Today, Guernica is celebrated as one of Picasso’s premiere achievements—but it wasn’t always hailed as a masterpiece. When it debuted at the Exposition, an architect reviewing the murals wrote that it “saw only the backs of visitors, for they were repelled by it.” Among the piece’s leading detractors were American critic Clement Greenberg—who called Guernica “jerky” and “compressed,” adding that it “aims at the epic and falls into the declamatory”—as well as French painter and communist Edouard Pignon, French philosopher Paul Nizan (who called Guernica a product of the bourgeoisie mentality), and American abstract painter Walter Darby Bannard. Ucelay, who claimed his friend Larrea gave Picasso the idea, said of Guernica, “as a work of art, it’s one of the poorest things produced in the world ... it’s just 7 x 3 meters of pornography.” According to Gijs van Hensbergen in Guernica: The Biography of a Twentieth-Century Icon, not even the Basque government liked the painting, which apparently greatly upset Picasso. The work barely appeared in the papers at the time.
11. Nazi Germany took potshots at Guernica.
Due to Guernica’s antifascist message and Adolf Hitler’s personal aversions to modern art, the official German guidebook for Paris’s International Exposition recommended against visiting Picasso’s piece, which it called “a hodgepodge of body parts that any four-year-old could have painted.”
12. Years later, Germany used the painting in a military campaign.
Apparently misunderstanding the nature of Guernica and its antiwar stance, the German military used the painting in an ill-conceived recruiting advertisement in 1990. The ad featured the slogan, “Hostile images of the enemy are the fathers of war.”
13. The painting inspired an exchange between Picasso and a Gestapo officer.
Almost as famous for his biting wit as he was for his artistic prowess, Picasso once treated a German Gestapo officer to a sharp rejoinder in reference to the painting’s depiction of the atrocities of fascism and war. When asked by an officer about a photo of the painting, “Did you do that?” Picasso is said to have replied, “No, you did.”
14. Guernica went to New York during World War II.

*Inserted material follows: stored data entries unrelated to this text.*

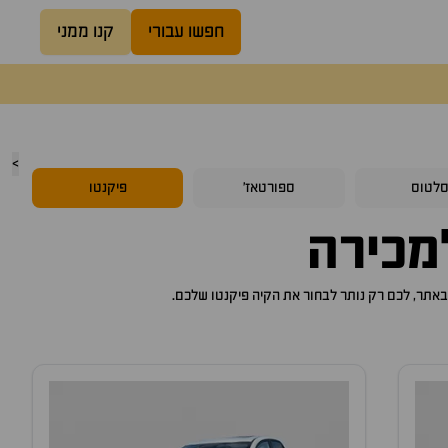
חפשו עבורי
קנו ממני
>
לטוס
ספורטאז'
פיקנטו
כירה
קיה פיקנטו
שלכם.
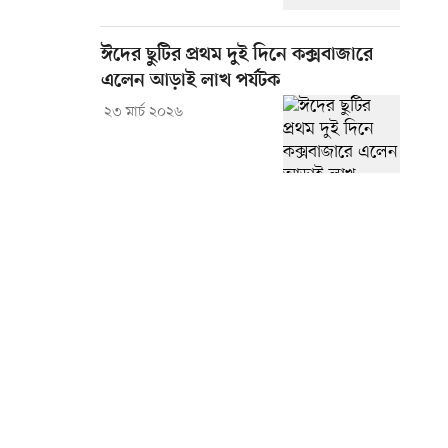
ঈদের ছুটির প্রথম দুই দিনে কক্সবাজারে
এলেন আড়াই লাখ পর্যটক
২৩ মার্চ ২০২৬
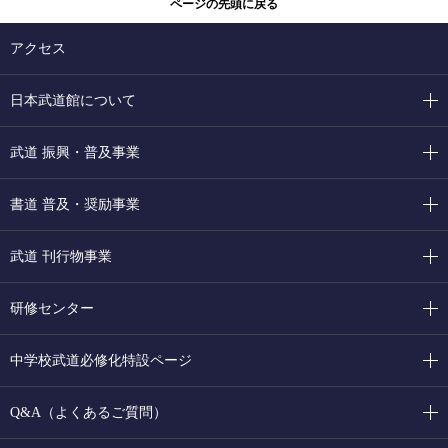
ページの先頭に戻る
アクセス
日本武道館について
武道 振興・普及事業
書道 普及・奨励事業
武道 刊行物事業
研修センター
中学校武道必修化特設ページ
Q&A（よくあるご質問）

After the Paris Expo, Guernica went on a tour of Europe before heading to the United States, where it was part of an effort to drum up funds for Spanish refugees and toured several major U.S. cities under the oversight of New York City‘s Museum of Modern Art. According to the website of the Museo Nacional Centro de Arte Reina Sofía (where the painting now resides), Picasso asked that Guernica stay at MoMA when World War II broke out, and later “extended the loan of the painting to MoMA for an indefinite period, until such time that democracy had been restored in Spain.” The painting didn’t go back to Spain until 1981.

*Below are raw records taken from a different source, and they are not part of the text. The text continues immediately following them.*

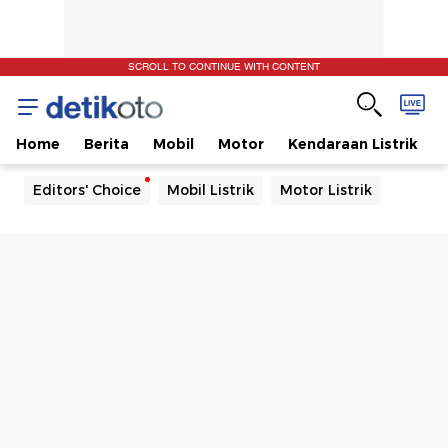
SCROLL TO CONTINUE WITH CONTENT
Home
Berita
Mobil
Motor
Kendaraan Listrik
Editors' Choice
Mobil Listrik
Motor Listrik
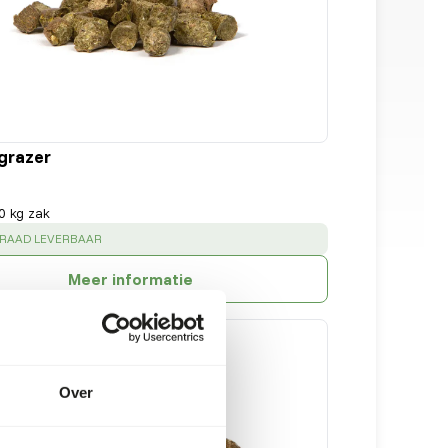
grazer
0 kg zak
:
RRAAD LEVERBAAR
Meer informatie
Over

15. Guernica was vandalized by an antiwar activist.
At one point its long residency at MoMA, Guernica suffered an act of politically charged defacement. In 1974, Tony Shafrazi—who would later become a respected art dealer—spray-painted the words KILL ALL LIES over the painting. When he was apprehended by museum security, Shafrazi famously shouted, “Call the curator. I am an artist.”
16. The painting was covered up during a speech made by Colin Powell.
From 1985 to 2009, the United Nations adorned the entrance of its Security Council with a tapestry reproduction of Guernica. In February 2003, then-Secretary of State Colin Powell delivered a televised speech on site at the UN, testifying in favor of America’s imminent declaration of war on Iraq. A large blue curtain covered the tapestry during Powell’s speech.
Conflicting reports attributed the decision to obscure Guernica to journalists thinking the violent imagery would be unpleasant for viewers of the broadcast, as well as to the Bush Administration deeming the display of such a recognizable antiwar painting inappropriate for the backdrop of Powell’s promotion of military action.